2017.09.05

もう苦しい涙はない。
伊達公子が戦いを求め続けた2年半の月日

  • 内田暁●取材・文 text by Uchida Akatsuki
  • photo by AFLO

 彼女が公(おおやけ)の場で苦しい涙を流したのは、2015年1月の全豪オープンがおそらく最後だったろう。

 その前年から伊達公子は、左臀(でん)部の痛みに悩まされ続けていた。判然としない治療法に、回復のめどが立たぬ症状……。それらの不安を翌年にも持ち込んだ伊達は、全豪オープン初戦敗退後の会見の席で「すみません」と小さな声で詫びると、顔を両手に埋め、そのまましばらく微動だにしなかった。

「ジャパンウィメンズオープン」が伊達公子のラストゲームとなる「試合がどうこうというよりも、このケガから先が見えない、身体がついていかない日がずっと続いていて。

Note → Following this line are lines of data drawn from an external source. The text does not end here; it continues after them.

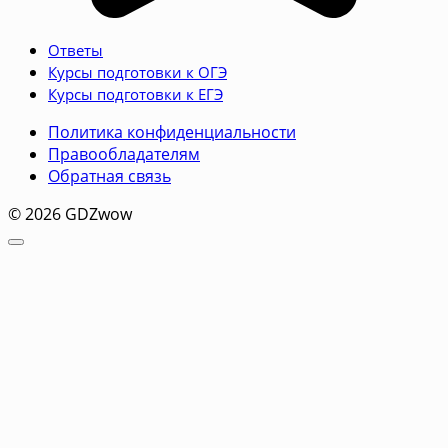
Ответы
Курсы подготовки к ОГЭ
Курсы подготовки к ЕГЭ
Политика конфиденциальности
Правообладателям
Обратная связь
© 2026 GDZwow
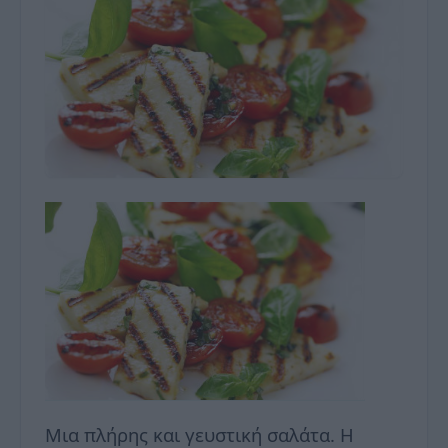
Μια πλήρης και γευστική σαλάτα. Η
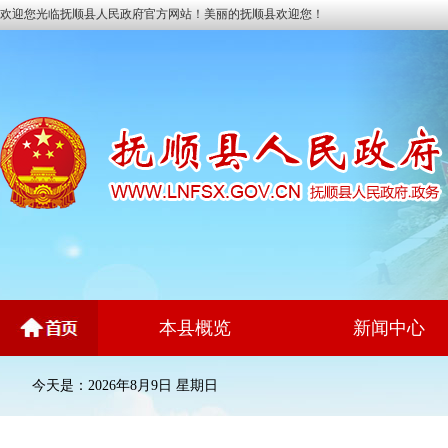
欢迎您光临抚顺县人民政府官方网站！美丽的抚顺县欢迎您！
本县概览
新闻中心
今天是：2026年8月9日 星期日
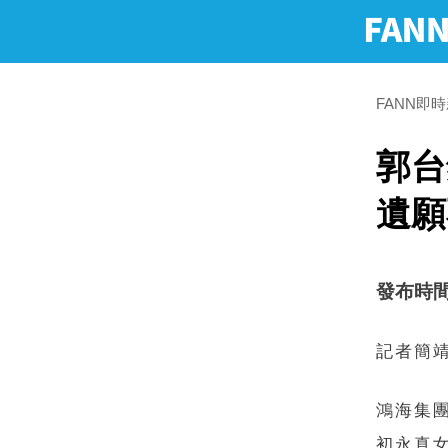
FANN即
郭台
遺願
發布時間：2
記者簡
鴻海集
初永真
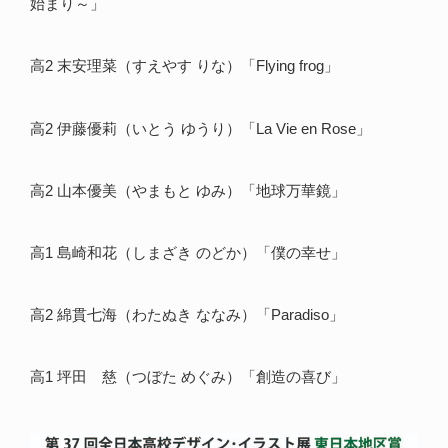
始まり～」
高2 末安理菜（すえやす りな）「Flying frog」
高2 伊藤優莉（いとう ゆうり）「La Vie en Rose」
高2 山本優美（やまもと ゆみ）「地球万華鏡」
高1 島崎和花（しまざき のどか）「僕の幸せ」
高2 綿貫七海（わたぬき ななみ）「Paradiso」
高1 坪田 慈（つぼた めぐみ）「創造の喜び」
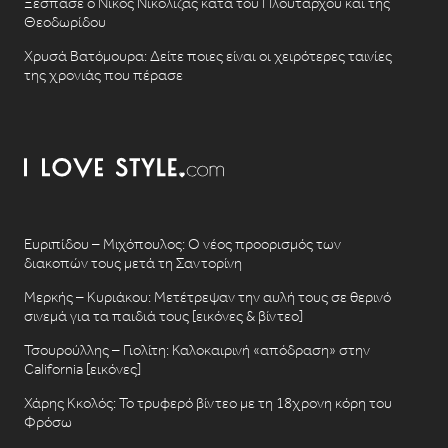
Ξέσπασε ο Νίκος Νικόλιζας κατά του Πλούταρχου και της
Θεοδωρίδου
Χρυσά Βατόμουρα: Δείτε ποιες είναι οι χειρότερες ταινίες
της χρονιάς που πέρασε
Ευριπίδου – Μιχόπουλος: Ο νέος προορισμός των
διακοπών τους μετά τη Σαντορίνη
Μερκής – Κυριάκου: Μετέτρεψαν την αυλή τους σε θερινό
σινεμά για τα παιδιά τους [εικόνες & βίντεο]
Τσουρούλλης – Γιολίτη: Καλοκαιρινή «απόδραση» στην
California [εικόνες]
Χάρης Κκολός: Το τρυφερό βίντεο με τη 18χρονη κόρη του
Φρόσω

それが年齢なのか、ケガなのか、気持ちなのか……。今回コートに立つべきかどうかすら考えたくらいで……」

 目を赤くした顔を上げた後は、そう言葉を絞り出すのが精一杯。思うように動かぬ身体を気持ちでつなぎ止め、当時の彼女は戦っていた。その気持ちが「いつブツっと切れるかわからない」ことをも、素直に認める。

「ただ”その日”が、確実に近づいていることは感じる……」

 約2年半前――真夏のメルボルンの会見室で、彼女は集まる報道陣を前に、そんな言葉をこぼしていた。